## [Required action]
The full set of lines below has to be duplicated exactly, with no picture kept.
+++++
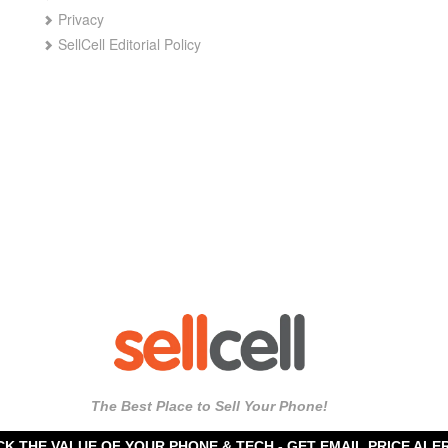
Privacy
SellCell Editorial Policy
The Best Place to Sell Your Phone!
CK THE VALUE OF YOUR PHONE & TECH -
GET EMAIL PRICE ALE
+++++
## [Result]
Privacy
SellCell Editorial Policy
The Best Place to Sell Your Phone!
CK THE VALUE OF YOUR PHONE & TECH -
GET EMAIL PRICE ALE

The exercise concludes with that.